Core Liability Components & Assumptions

IFRS 17's Hidden Gem: Valuing Asset Management Fees in Insurance Contracts

Lux Actuaries3 min read

The arrival of IFRS 17 has sent ripples across the insurance industry, with most of the focus landing on the complexities of the Contractual Service Margin (CSM) and risk adjustments. However, a crucial, often overlooked, aspect of the standard is how it treats cash flows from services other than insurance coverage. For many insurers, particularly those with unit-linked or variable products, this means taking a hard look at a significant revenue stream: asset management services.

So, how do you estimate future cash flows from these services under IFRS 17? Let's demystify it.

First, What Are We Valuing?

Many insurance contracts are more than just a promise to pay a claim; they are hybrid instruments that bundle insurance protection with an investment vehicle. Think of a unit-linked policy. The insurer not only provides life cover but also manages a pool of assets on the policyholder's behalf, charging a fee for this service. This fee is typically a percentage of the Assets Under Management (AUM).

Under IFRS 17, this asset management component is considered a distinct service. The standard requires you to identify the future fees you expect to earn from providing this service and include them in your initial measurement of the insurance contract. The profit from these fees is then locked into the CSM and released into the income statement over time as the service is delivered—not just when the cash arrives.
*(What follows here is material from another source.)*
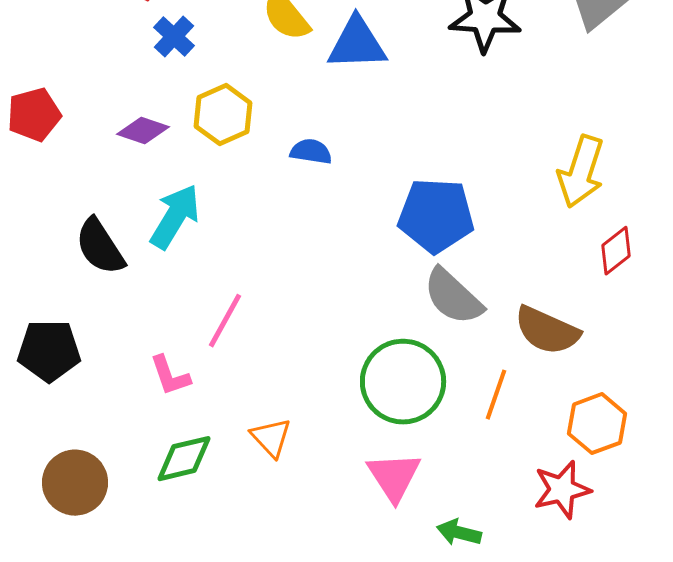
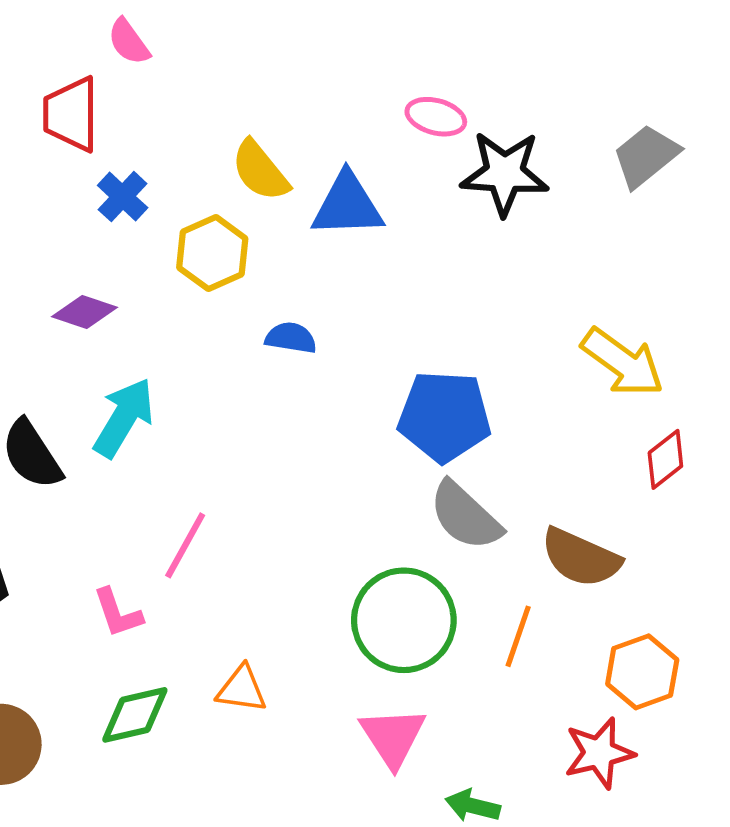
yellow hexagon: (223, 115) -> (212, 253), moved
yellow arrow: (581, 172) -> (623, 362), turned -72
orange triangle: (271, 438) -> (242, 689), turned -39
The Core Challenge: Projecting the Fee Base

Since the fee is tied to AUM, the entire estimation exercise hinges on one critical question: What will the AUM be over the entire life of the contract? To answer this, you can't just look at today's balance. You need to build a projection that incorporates three key drivers:

1. Future Premiums

This is the most straightforward component. It involves estimating the expected cash inflows from policyholders into the fund based on the contract terms and expected persistency.

2. Investment Returns

This is the trickiest piece of the puzzle. IFRS 17 requires estimates of future cash flows to be unbiased and reflect conditions at the measurement date. This means you can't simply plug in your company's long-term optimistic market forecast. Instead, projections should be based on observable market inputs, such as current yield curves for fixed-income assets and a justifiable equity risk premium for stocks. The goal is a realistic, market-consistent expectation, not a hopeful one.

3. Policyholder Behavior

Finally, you must project the cash outflows. How many policyholders will surrender their policies, make withdrawals, or switch funds? These assumptions directly reduce the future AUM base on which you will earn fees. Historical data, economic outlook, and product features all play a role in developing these behavioral models.

Putting It All Together

Once you have robust assumptions for these three drivers, the process becomes a matter of calculation. You project the AUM balance year by year, apply your fee percentage to calculate the expected revenue, and then discount those future cash flows back to a present value. This value directly informs the initial calculation of your CSM.

Getting this estimate right is more than a compliance exercise. It ensures that the profit recognized over time truly reflects the value you are delivering through your asset management services. By focusing on a robust and defensible projection of the underlying AUM, you can unlock a clearer, more accurate picture of your business under IFRS 17.